Grocers who want to sell liquor will have to generate 75% of their sales from food and operate a store that is at least 10,000 square feet, the B.C. government announced October 10.
Grocers may co-brand their stores along with liquor store chains, such as Liquor Barn, regardless of whether the liquor store is physically in the grocery store. There will also not be a minimum size for a liquor store within the grocery store.
Clarity over exactly what kind of store will be eligible to start selling alcohol next spring follows the government’s announcement in March that it would start allowing those sales.

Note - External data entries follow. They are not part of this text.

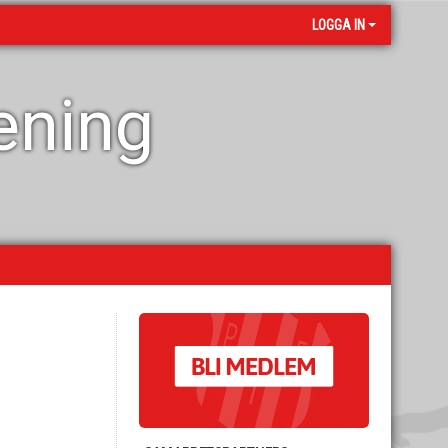
LOGGA IN
rening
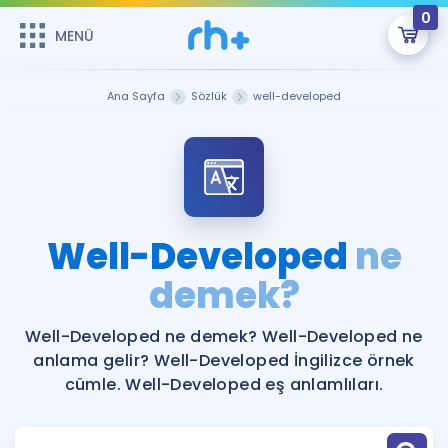
0
MENÜ
MENÜ
Üye Girişi
Ana Sayfa
Sözlük
well-developed
Online Dersler
Sepetin Şu An Boş.
Çalışma Paketleri
Remzi Hoca ile seni sınava hazırlayacak onlarca eğitim seni
bekliyor!
Kitaplar ve Kaynaklar
GİRİŞ YAP
Well-Developed
ne
Katılımcı Görüşleri
demek?
Şifremi Hatırlamıyorum
ÜYE DEĞİLİM
Faydalı Araçlar
Well-Developed ne demek? Well-Developed ne
anlama gelir? Well-Developed İngilizce örnek
Ücretsiz Kaynaklar
Blog
İngilizce Gramer
cümle. Well-Developed eş anlamlıları.
Hakkımızda
Kariyer
Sözlük
Soru & Cevap
İletişim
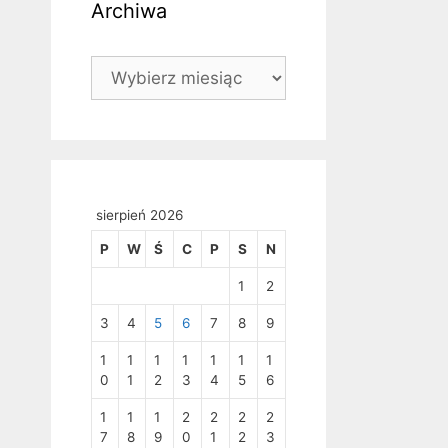
Archiwa
Archiwa
sierpień 2026
P
W
Ś
C
P
S
N
1
2
3
4
5
6
7
8
9
1
1
1
1
1
1
1
0
1
2
3
4
5
6
1
1
1
2
2
2
2
7
8
9
0
1
2
3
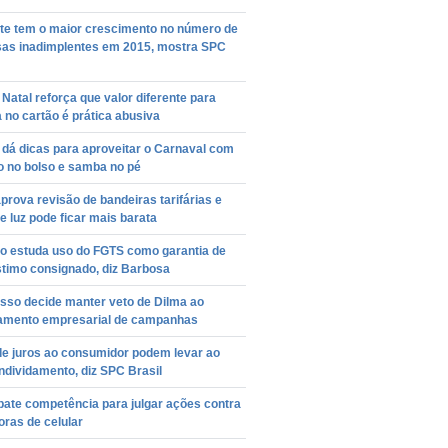
te tem o maior crescimento no número de
as inadimplentes em 2015, mostra SPC
Natal reforça que valor diferente para
no cartão é prática abusiva
dá dicas para aproveitar o Carnaval com
o no bolso e samba no pé
prova revisão de bandeiras tarifárias e
e luz pode ficar mais barata
o estuda uso do FGTS como garantia de
timo consignado, diz Barbosa
sso decide manter veto de Dilma ao
iamento empresarial de campanhas
de juros ao consumidor podem levar ao
dividamento, diz SPC Brasil
bate competência para julgar ações contra
ras de celular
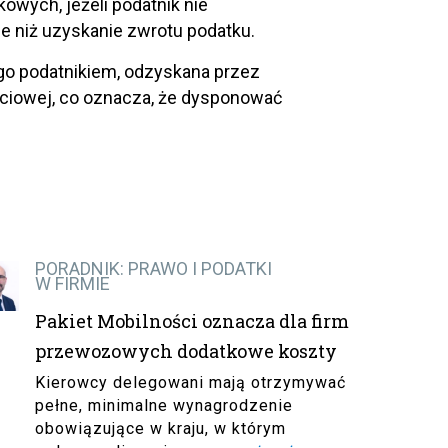
wych, jeżeli podatnik nie
ze niż uzyskanie zwrotu podatku.
go podatnikiem, odzyskana przez
ściowej, co oznacza, że dysponować
PORADNIK: PRAWO I PODATKI
W FIRMIE
Pakiet Mobilności oznacza dla firm
przewozowych dodatkowe koszty
Kierowcy delegowani mają otrzymywać
pełne, minimalne wynagrodzenie
obowiązujące w kraju, w którym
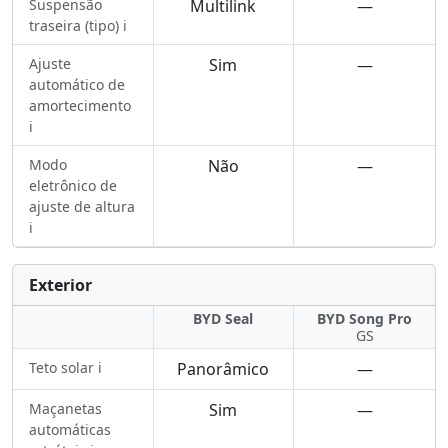
Suspensão
Multilink
—
traseira (tipo) ℹ️
Ajuste
Sim
—
automático de
amortecimento
ℹ️
Modo
Não
—
eletrônico de
ajuste de altura
ℹ️
Exterior
BYD Seal
BYD Song Pro
GS
Teto solar ℹ️
Panorâmico
—
Maçanetas
Sim
—
automáticas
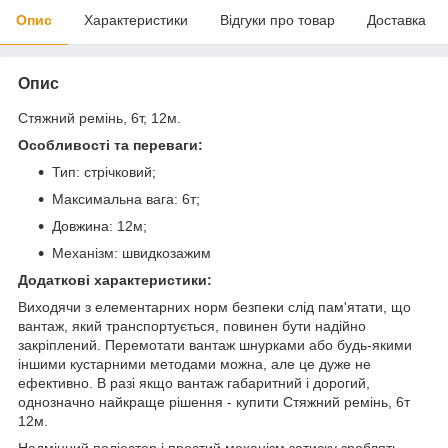
Опис
Характеристики
Відгуки про товар
Доставка
Опис
Стяжний ремінь, 6т, 12м.
Особливості та переваги:
Тип: стрічковий;
Максимальна вага: 6т;
Довжина: 12м;
Механізм: швидкозажим
Додаткові характеристики:
Виходячи з елементарних норм безпеки слід пам'ятати, що
вантаж, який транспортується, повинен бути надійно
закріплений. Перемотати вантаж шнурками або будь-якими
іншими кустарними методами можна, але це дуже не
ефективно. В разі якщо вантаж габаритний і дорогий,
однозначно найкраще рішення - купити Стяжний ремінь, 6т
12м.
Надміцний поліестер і простий механізм затиску зроблять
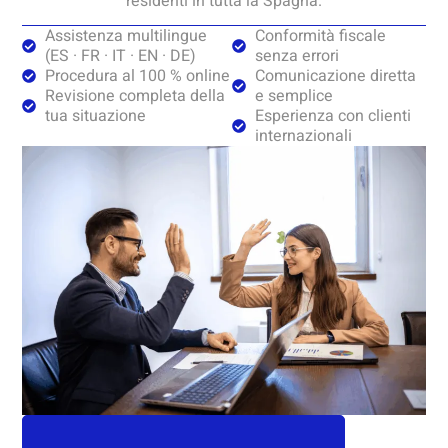
residenti in tutta la Spagna.
Assistenza multilingue
Conformità fiscale
(ES · FR · IT · EN · DE)
senza errori
Procedura al 100 % online
Comunicazione diretta
Revisione completa della
e semplice
tua situazione
Esperienza con clienti
internazionali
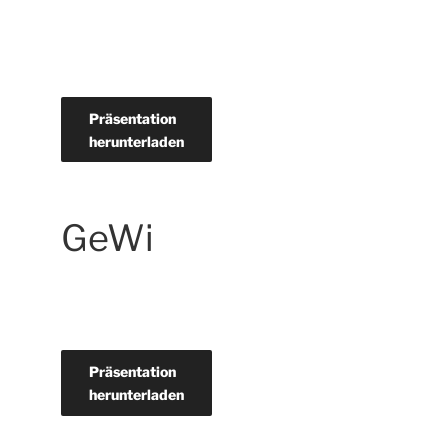
Präsentation
herunterladen
GeWi
Präsentation
herunterladen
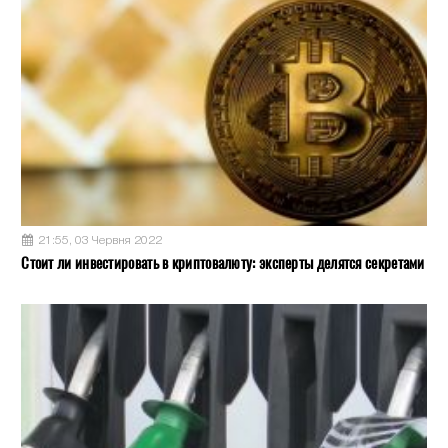
21:55, 03 Червня 2022
Стоит ли инвестировать в криптовалюту: эксперты делятся секретами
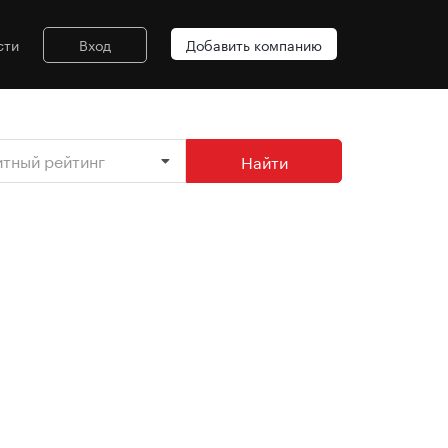
сти
Вход
Добавить компанию
итный рейтинг
Найти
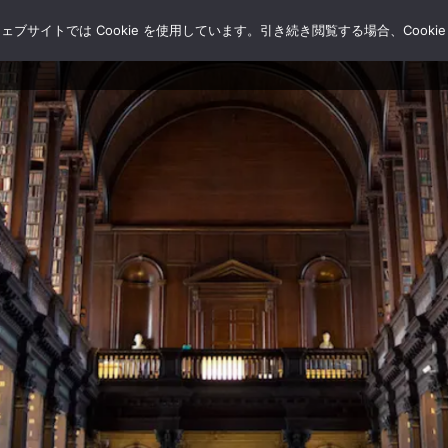
サイトでは Cookie を使用しています。引き続き閲覧する場合、Cooki
HOME
ブログ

An unspecified number of grocery stores will be given permission to start selling B.C. wine on store shelves. Otherwise, sales will be allowed via a store-within-a-store model that would have a separate cashier for an alcohol section.
One big obstacle, however, is the government’s insistence that any grocers who want to sell alcohol must be at least one kilometre from an existing liquor store or get approval from the liquor-selling business owner who operates within that one-kilometre radius.
The grocer would also have to buy one of B.C.’s 630 private liquor licenses and move it to the grocery store.
B.C.’s parliamentary secretary for liquor policy reform, John Yap, said in a soundcloud audio snippet that his government continues to consult with industry in the lead-up to the policy change.
“As we finalize our grocery framework, the consultation with grocery stores, owners and industry will clearly continue and be used as a sounding board so we can create a made in B.C. model that’s ready for implementation next spring,” Yap said.